Neil Humphreys: Jose Mourinho won't stand for Dier stuff
Spurs manager's hooking of the midfielder a sign of his ruthless streak
Tear off the purple Tottenham Hotspur pyjamas. Erase the rehearsed one-liners. Remove the plastic smile and welcome back the real Jose Mourinho.
The nice guy act lasted about a week, but the Dr Jekyll lark never fooled anyone. There's nowhere to hide for Spurs' miscreants now that Mr Hyde is back in the building.
A ruthless creator kills his babies in that exhausting search for perfection and those babies don't come more cherubic than Eric Dier.
The 25-year-old even retains his fresh-faced, precocious features so he didn't stand a chance in the Champions League yesterday morning (Singapore time). The defensive midfielder reached half an hour against Olympiakos.
Mourinho needed a public sacrifice, a proverbial head on a spike to dissuade others in the dressing room from taking the lazy walk to mediocrity.
Like Keyser Soze in The Usual Suspects, he showed these men of will what will really looks like. In the movie, Keyser shot his own children. In Tottenham's midfield, Mourinho shot the messenger.
Dier was expected to do the fetching and carrying against Olympiakos but, after 29 minutes, he hadn't done either. He had barely touched the ball. Spurs were 2-0 down and facing abject humiliation.
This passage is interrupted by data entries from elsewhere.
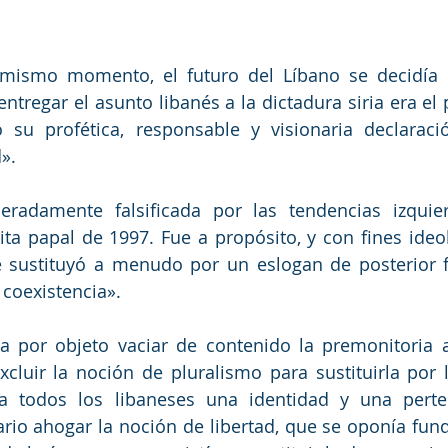
mismo momento, el futuro del Líbano se decidía en
entregar el asunto libanés a la dictadura siria era el 
su profética, responsable y visionaria declaración
».
eradamente falsificada por las tendencias izquierd
sita papal de 1997. Fue a propósito, y con fines ideol
e sustituyó a menudo por un eslogan de posterior fa
coexistencia».
a por objeto vaciar de contenido la premonitoria a
cluir la noción de pluralismo para sustituirla por l
a todos los libaneses una identidad y una perten
rio ahogar la noción de libertad, que se oponía fu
Mourinho hauled him off, a degrading substitution at the best of times and these were not the best of times. Dier practically sprinted to the dugout, leaving no one in any doubt of his injury-free status.
But the greater symbolism belonged to the new manager. This dire stuff that masqueraded as elite football under Mauricio Pochettino's trophy-less nearly men will no longer be tolerated in Mourinho's repressive world of fine margins.
Even ball boys are expected to go above and beyond for the cause. A quick throw from an enterprising ball boy set Tottenham on their way to an equaliser and earned a grateful hug from Mourinho.
After the game, he waxed lyrical about the kid's ability to read a game in real time as Mourinho once did, when he was an "intelligent" ball boy in Portugal.
Everything is about Mourinho, even when he claims otherwise.
The ball boy, Dele Alli's sudden resurgence and the early hooking of the hapless Dier, every aspect of the game serves the cult of Mourinho and his quest for absolute control.
WARNING
The fact that Dier hadn't been Tottenham's worst player - he had considerable competition in that regard - was beside the point. His removal was a warning to others. No one is safe.
The days of Dier, Alli, Lucas Moura and Harry Winks coasting through contests for an avuncular coach are done.
At left-back, Danny Rose pulled off the rare feat of failing two auditions in one night, being at fault for both of Olympiakos' goals.
But his natural replacement, Ben Davies, was injured so Dier was plucked instead, like a farmer's first turkey in the run-up to Christmas.
Whether Dier deserved to be the initial sacrifice won't concern Mourinho as much as the smattering of boos around the ground when Spurs went 2-0 down.
Booing became commonplace at Old Trafford only at the very end of his torrid reign at Manchester United.
The Tottenham supporters are yet to sing Mourinho's name. He was once employed by the old enemy, twice, over at Stamford Bridge. There's still a sense of "wait and see" among the Spurs faithful. The relationship must be earned.
So the new manager needed to hear boos before half-time like he needed a two-goal deficit against average opposition.
Mourinho obviously gambled in replacing Dier with Christian Eriksen, who currently looks lonelier than Macaulay Culkin being left home alone.
RISK-FREE
But these are risk-free PR opportunities for the Machiavellian one. Dier's substitution and Eriksen's inevitable departure are excuses to engage in a little sabre-rattling.
Poor performances and sulking craftsmen were overly indulged under the previous management, but no more. Mourinho is taking a stand.
Even if these power plays fail, he can theatrically throw up his hands - as he did after Olympiakos' second goal - and remind his audience of the characterless club he inherited. He's just doing his best with the other guy's mess.
With a relatively easy home game against Bournemouth up next, Mourinho has the chance to win three on the spin while baring his teeth at the weak and vulnerable.
In fact, his calculated decision to seek out and hug the ball boy, in front of the cameras, exposed the real Mourinho.
He'll make time for anyone who helps him win, but has absolutely no patience for anyone who doesn't.